I am a passionate driver who misses his car. I am also a social media person. While I was scrolling through one of my social media feeds, there was a particular article that struck me. Recently, Romania’s government approved the finalized version of the Road Safety Strategy that requires aspirant drivers to complete their compulsory education until the eleventh grade before they can get their driving licenses. Seemingly, the aim of this law is to decrease the number of deaths caused by
road accidents.
The argument for compulsory education as a prerequisite to attain a license is an uncommon approach that was also adopted in the
U.S. for minors. Though these laws may aim to combat accidents, I don't agree with them. I personally do not believe that someone who has not gone through compulsory schooling would be any less capable of being safe on the road.
As someone who got his license at 17 years old, I can attest that the Philippine road code doesn’t impose a certain education limit. One can start taking driving lessons at 16 and get a non-professional license at 17. However, one must be 18 or above to get a professional license.
I remember taking my driving test with a boy who had placed his future in getting his driver’s license. He was only 18 years old, and had not finished high school. Talking with him, I learned that due to his financial situation, he was forced to rely on driving as a means of livelihood. The pressure was heavier on him to get the license than on me, and I pitied him. I was in my junior year of high school, I was studying hard to get my grades and I won’t hide that I felt superior to him.
The highest-scoring person among us was this guy who hadn’t completed his studies. In fact, I was impressed to see that he had a broad understanding about cars and driving. I realized that although I knew how to solve mathematical equations, I had no advantage over him when it came to driving.
When I first learned how to drive a car at the age of 16, I was extremely lost about what I had to do with my feet and hands — especially when it came to changing gears for the first time. It was an entirely new experience for me to not have any lessons in biology, math or English to help me. In fact, even if I read all the books about driving and all the road laws I had to follow, none of that would have helped once I was behind the wheel. It’s an entirely new system that anyone, educated or not, would have to learn, constantly practice and get used to: it’s just like learning how to walk all over again.

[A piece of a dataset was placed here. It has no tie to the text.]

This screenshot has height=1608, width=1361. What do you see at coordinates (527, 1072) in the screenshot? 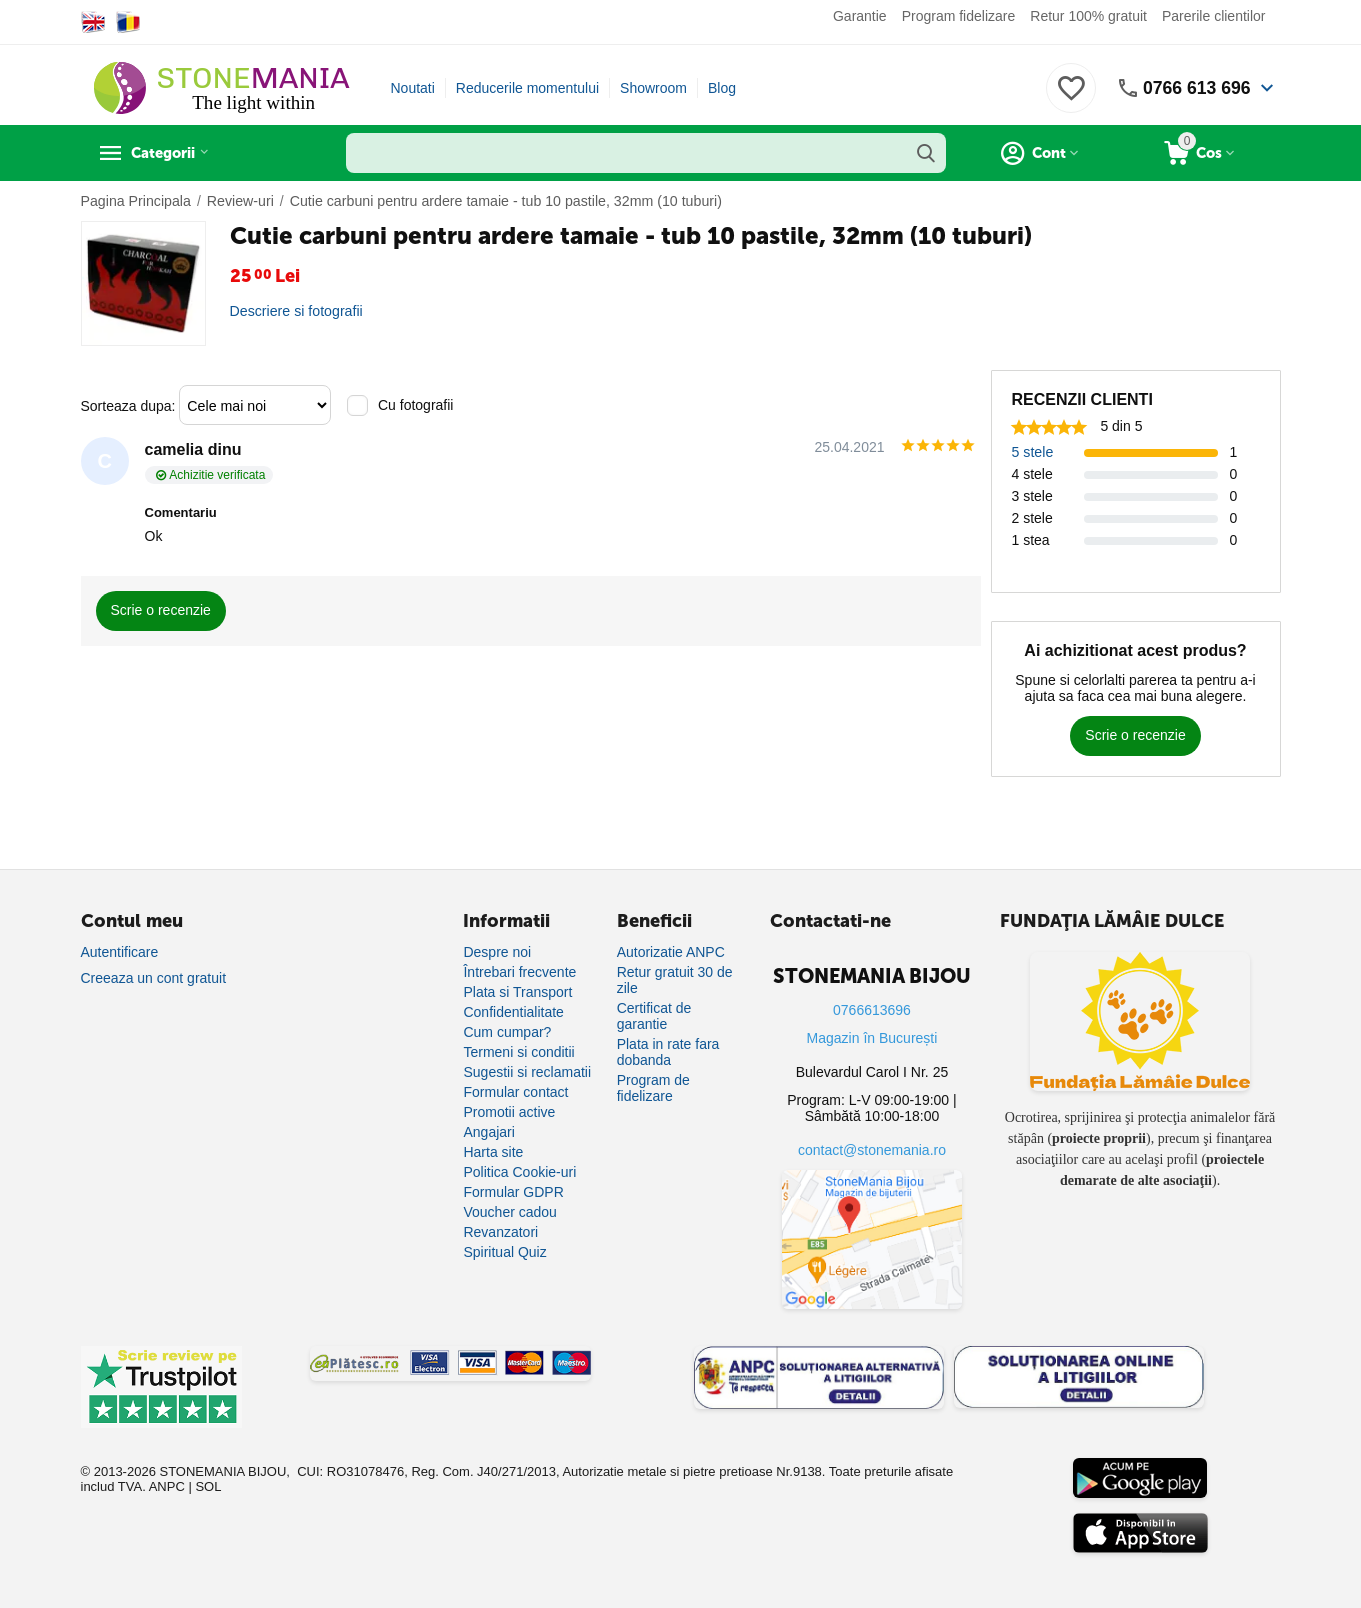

I don’t deny that there is some logic behind asking someone to prove their level of education for getting a job or a driving license. Illiteracy may be one legitimate reason. However, I have a problem with the fact that people who don’t finish their education are put in a corner. For so many unlikely-to-be-true reasons, they are deemed as not being valuable to society. The idea that only people who got a high-school diploma are of any worth is a common stereotype nowadays. When did this ever become fair and just? For the well-being of society, we need truck drivers and janitors and cashiers as much as we need doctors and police officers.
Now, they may not be prodigies, but they might have impressive knowledge and expertise in other fields. No matter how much I studied road legislation for my tests, I couldn’t get over this guy that was talking to my instructor about internal combustion engines. And if this law were to pass in the Philippines at that time, this man would have been restricted from making a livelihood in which he had invested everything.
Unfortunately, we have created a social hierarchy by praising the capabilities of those who possess diplomas and awards, while simultaneously undermining the capabilities of those who haven’t gone through formal schooling. We have created the misconception that only people who get a diploma are competent enough to drive, when, in fact, we forget to treasure the human values and the true skills that are not recorded on the back of a sheet of paper. No one is immune from making bad decisions on the road, and being educated does not mean you’re less likely to make bad decisions as compared to those who aren’t.